In [1]:
from bs4 import BeautifulSoup
import requests
import numpy as np
import time, os
from time import sleep
from random import randint
import re
import json
from fake_useragent import UserAgent
import math

## Scrape imdb awards page

In [2]:
ua = UserAgent()
user_agent = {'User-agent': ua.random}
pages = np.arange(1980,2021)
#title_ids=[]

d = dict()
def get_title_ids(pages):
    noms_list = []
    imdb_ids=[]
    
    award_dict = {}
    #Get all the raw title ids
    for page in pages:
        url = 'https://www.imdb.com/event/ev0000003/'+str(page)
        response = requests.get(url,headers=user_agent).text
        data = json.loads( re.findall(r'IMDbReactWidgets\.NomineesWidget\.push.*?(\{.*\})', response)[0] )

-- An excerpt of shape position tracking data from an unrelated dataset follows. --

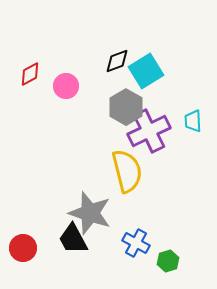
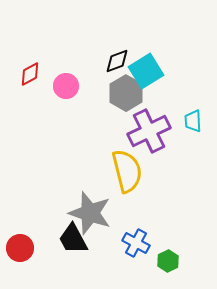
gray hexagon: moved 14 px up
red circle: moved 3 px left
green hexagon: rotated 10 degrees counterclockwise
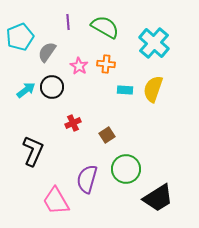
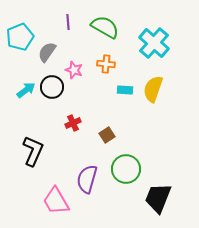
pink star: moved 5 px left, 4 px down; rotated 12 degrees counterclockwise
black trapezoid: rotated 144 degrees clockwise
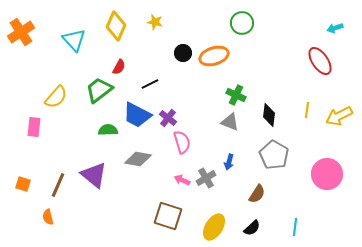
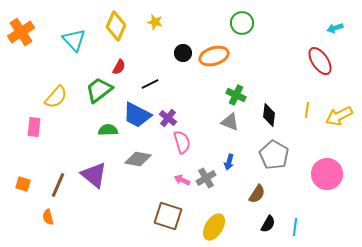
black semicircle: moved 16 px right, 4 px up; rotated 18 degrees counterclockwise
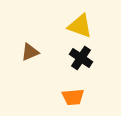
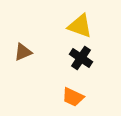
brown triangle: moved 7 px left
orange trapezoid: rotated 30 degrees clockwise
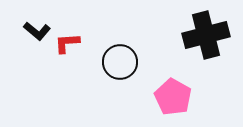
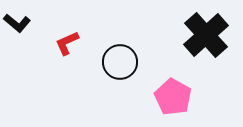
black L-shape: moved 20 px left, 8 px up
black cross: rotated 27 degrees counterclockwise
red L-shape: rotated 20 degrees counterclockwise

        #print(json.dumps(data, indent=4)) # <-- comment this out to print all data
        award_dict = {}
        for award in data['nomineesWidgetModel']['eventEditionSummary']['awards']:
            if award['awardName'] != 'Oscar':
                continue
            for title in award['categories']:
                category_name = title['categoryName']
                award_dict[category_name] = []
                noms = title['nominations']
                for nom in noms:
                    if len(nom['secondaryNominees'])!=0:
                        id_ = nom['secondaryNominees'][0]['const'] 
                    id_2 = nom['primaryNominees'][0]['const']
                    award_dict[category_name].append(id_)
                    award_dict[category_name].append(id_2)
                    imdb_ids.append(id_)
                    imdb_ids.append(id_2)
        noms_list.append(award_dict)
        sleep(randint(2,10))
        
    #change the titleId into a set
    imdb_ids_set = set(imdb_ids)
    imdb_film_ids = []
    
    #Set Contains id for people and films extract the films only 
    for film_id in imdb_ids_set:
        if film_id[0]=='t':
            imdb_film_ids.append(film_id)
    return imdb_film_ids,noms_list
    

## Scrape from IMDB Title Film Page

In [3]:
def get_movie_crew_and_genre(soup,field_name):
    '''Function to grab films writers,genres,directors,and '''
    movie_crew_list = []
    for a in soup.find('h4', text=re.compile(field_name)).parent.find_all('a'):
        movie_crew_list.append(a.text.strip())
    return movie_crew_list

In [4]:
def get_movie_value(soup, field_name):
    
    '''Grab a value from Box Office Mojo HTML
    
    Takes a string attribute of a movie on the page and returns the string in
    the next sibling object (the value for that attribute) or None if nothing is found.
    '''
    
    obj = soup.find(text=re.compile(field_name))
    
    if not obj: 
        return None
    
    # this works for most of the values
    next_element = obj.findNext()
    
    if next_element:
        return next_element.text 
    else:
        return None

In [5]:
def get_distribution_company(soup):
    usa_distribution = ''
    usa_distribution_and_release = []
    distribution_company = soup.find('h4', {'id':'distributors'}).parent.find_all('li')
    for country_distro in distribution_company:
        if 'USA' in country_distro.text:
            usa_distribution = country_distro.text
            break
    usa_distribution_and_release = usa_distribution.split('(')
    usa_distribution = usa_distribution_and_release[0].replace('\n','').strip()
    return usa_distribution

In [6]:
def get_movie_dict(titleId):
    '''
    Grab the titleId 
    '''
    
    url = 'https://www.imdb.com/title/'+str(titleId)
    response = requests.get(url)
    page = response.text
    soup = BeautifulSoup(page, "lxml")
    
    title_div = soup.find('div',class_='title_wrapper')
    title_div

    IMDB_id = titleId
    
    #title 
    title = get_movie_value(soup,'title')
    title = title.split('(')[0].strip()

    #Get the directors for the movie
    directors = get_movie_crew_and_genre(soup,'Director')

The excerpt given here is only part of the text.